** Work required **
Check each line of the entries below for the word "điểm", and copy out the ones that have it.

--------------------

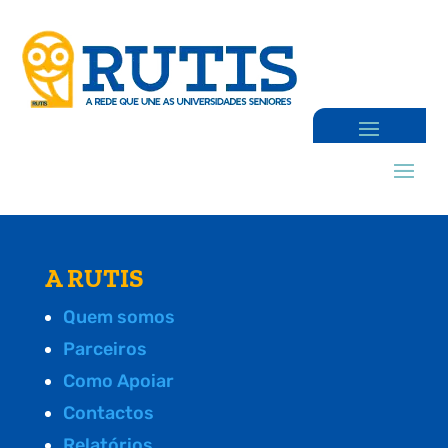
A RUTIS
Quem somos
Parceiros
Como Apoiar
Contactos
Relatórios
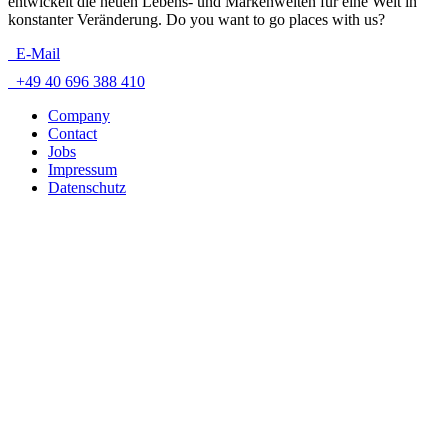
entwickelt die neuen Lebens- und Markenwelten für eine Welt in
konstanter Veränderung. Do you want to go places with us?
E-Mail
+49 40 696 388 410
Company
Contact
Jobs
Impressum
Datenschutz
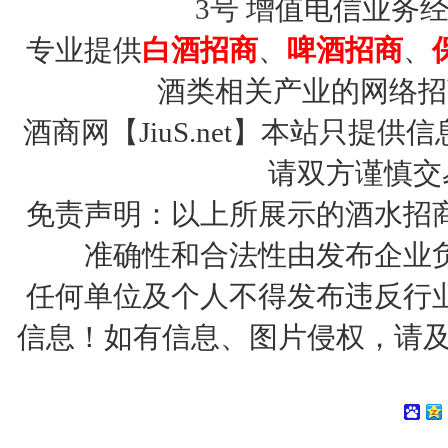
3号
增值电信业务经营许
专业提供
白酒招商
、
啤酒招商
、
酒类相关产业的网络招
酒商网【JiuS.net】本站只
请双方谨慎交
免责声明：以上所展示的酒水招
准确性和合法性由发布企业
任何单位及个人不得发布违反行
信息！如有信息、图片侵权，请及时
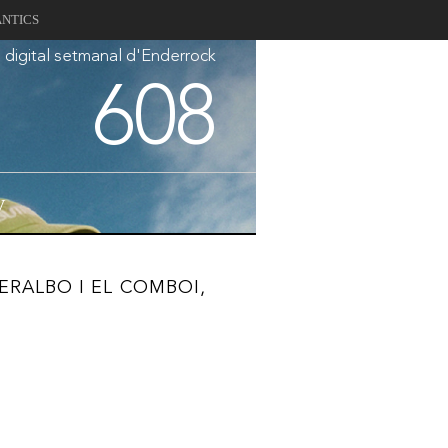
ANTICS
a digital setmanal d'Enderrock
608
V
RALBO I EL COMBOI,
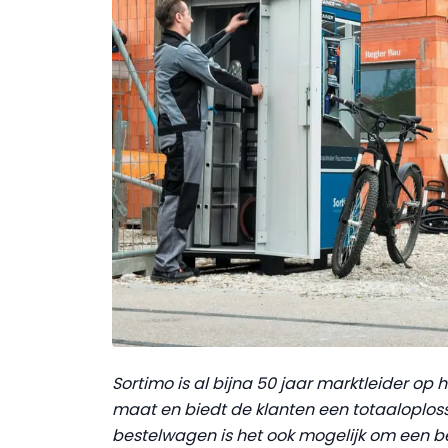
Sortimo is al bijna 50 jaar marktleider op
maat en biedt de klanten een totaaloploss
bestelwagen is het ook mogelijk om een be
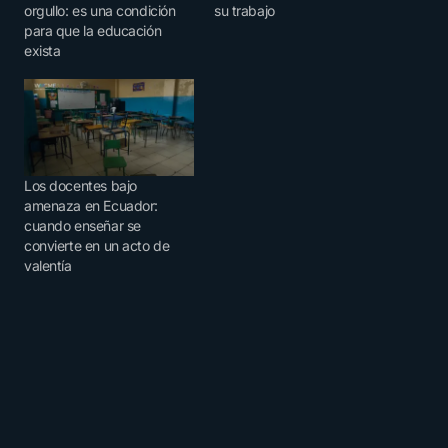
orgullo: es una condición
su trabajo
para que la educación
exista
Los docentes bajo
amenaza en Ecuador:
cuando enseñar se
convierte en un acto de
valentía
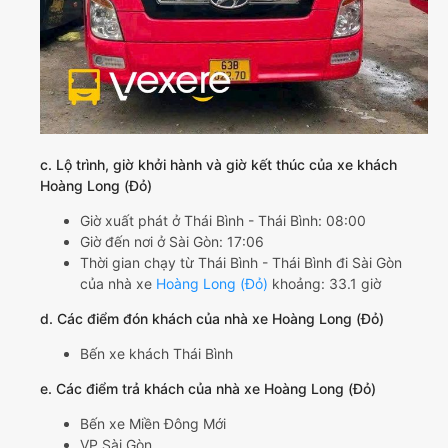
c. Lộ trình, giờ khởi hành và giờ kết thúc của xe khách
Hoàng Long (Đỏ)
Giờ xuất phát ở Thái Bình - Thái Bình: 08:00
Giờ đến nơi ở Sài Gòn: 17:06
Thời gian chạy từ Thái Bình - Thái Bình đi Sài Gòn
của nhà xe
Hoàng Long (Đỏ)
khoảng: 33.1 giờ
d. Các điểm đón khách của nhà xe Hoàng Long (Đỏ)
Bến xe khách Thái Bình
e. Các điểm trả khách của nhà xe Hoàng Long (Đỏ)
Bến xe Miền Đông Mới
VP Sài Gòn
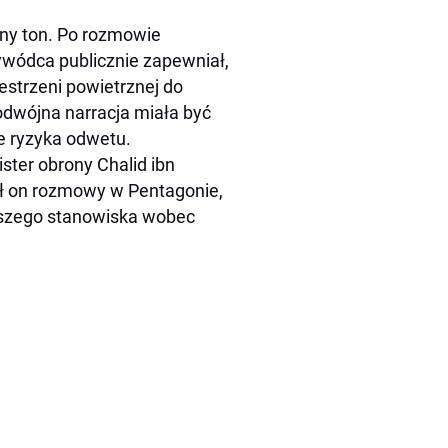
nny ton. Po rozmowie
wódca publicznie zapewniał,
estrzeni powietrznej do
odwójna narracja miała być
e ryzyka odwetu.
ster obrony Chalid ibn
ił on rozmowy w Pentagonie,
dszego stanowiska wobec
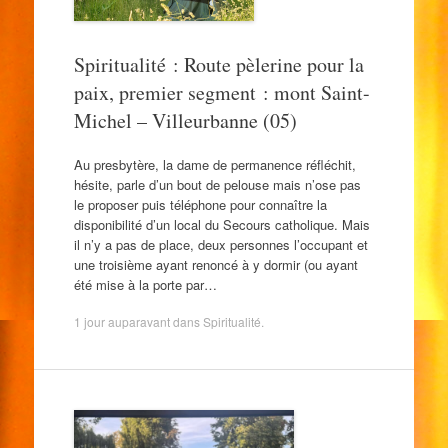
Spiritualité : Route pèlerine pour la
paix, premier segment : mont Saint-
Michel – Villeurbanne (05)
Au presbytère, la dame de permanence réfléchit,
hésite, parle d’un bout de pelouse mais n’ose pas
le proposer puis téléphone pour connaître la
disponibilité d’un local du Secours catholique. Mais
il n’y a pas de place, deux personnes l’occupant et
une troisième ayant renoncé à y dormir (ou ayant
été mise à la porte par…
1 jour auparavant
dans
Spiritualité
.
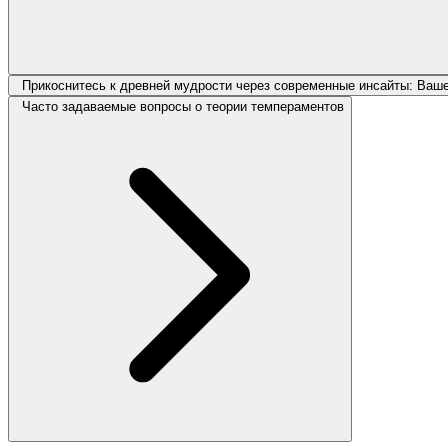
Прикоснитесь к древней мудрости через современные инсайты: Ваш
Часто задаваемые вопросы о теории темпераментов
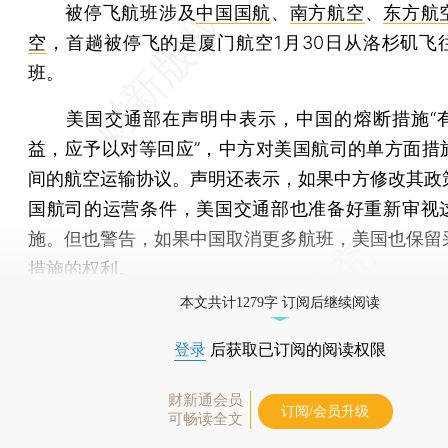
被停飞航班涉及
中国国航
、
南方航空
、
东方航
空
，首趟被停飞的是厦门航空1月30日从洛杉矶飞
班。
美国交通部在声明中表示，中国的熔断措施“
益，应予以对等回应”，中方对美国航司的单方面措
间的航空运输协议。声明还表示，如果中方修改其政
国航司的运营条件，美国交通部也准备好重新审视
施。但也警告，如果中国取消更多航班，美国也保留
措施的权利。
本文共计1279字 订阅后继续阅读
登录
后获取已订阅的阅读权限
财新通会员
订阅/会员升级
可畅读全文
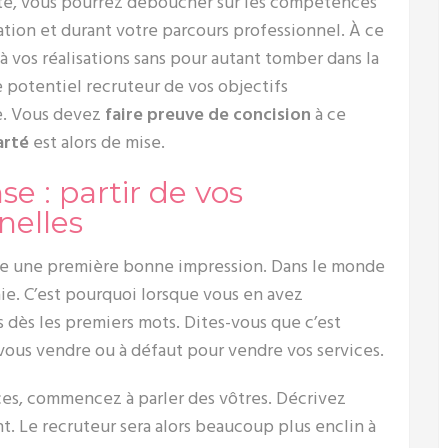
uite, vous pourrez déboucher sur les compétences
tion et durant votre parcours professionnel. À ce
à vos réalisations sans pour autant tomber dans la
re potentiel recruteur de vos objectifs
e. Vous devez
faire preuve de concision
à ce
arté
est alors de mise.
e : partir de vos
nelles
aire une première bonne impression. Dans le monde
raie. C’est pourquoi lorsque vous en avez
 dès les premiers mots. Dites-vous que c’est
vous vendre ou à défaut pour vendre vos services.
es, commencez à parler des vôtres. Décrivez
 Le recruteur sera alors beaucoup plus enclin à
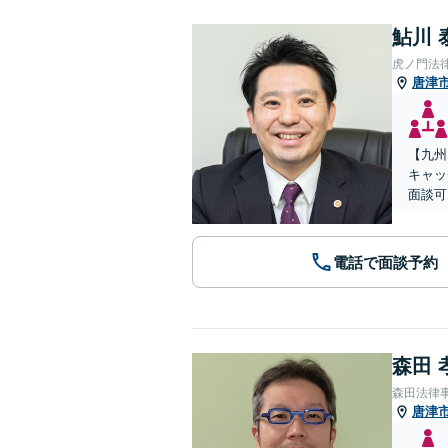
鮎川 
虎ノ門法
唐津
【九州
キャッ
面談可
電話で面談予約
森田 
森田法律
唐津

--------------------

** Your response **
d. Các điểm đón khách của nhà xe Hoàng Long (Đỏ)
e. Các điểm trả khách của nhà xe Hoàng Long (Đỏ)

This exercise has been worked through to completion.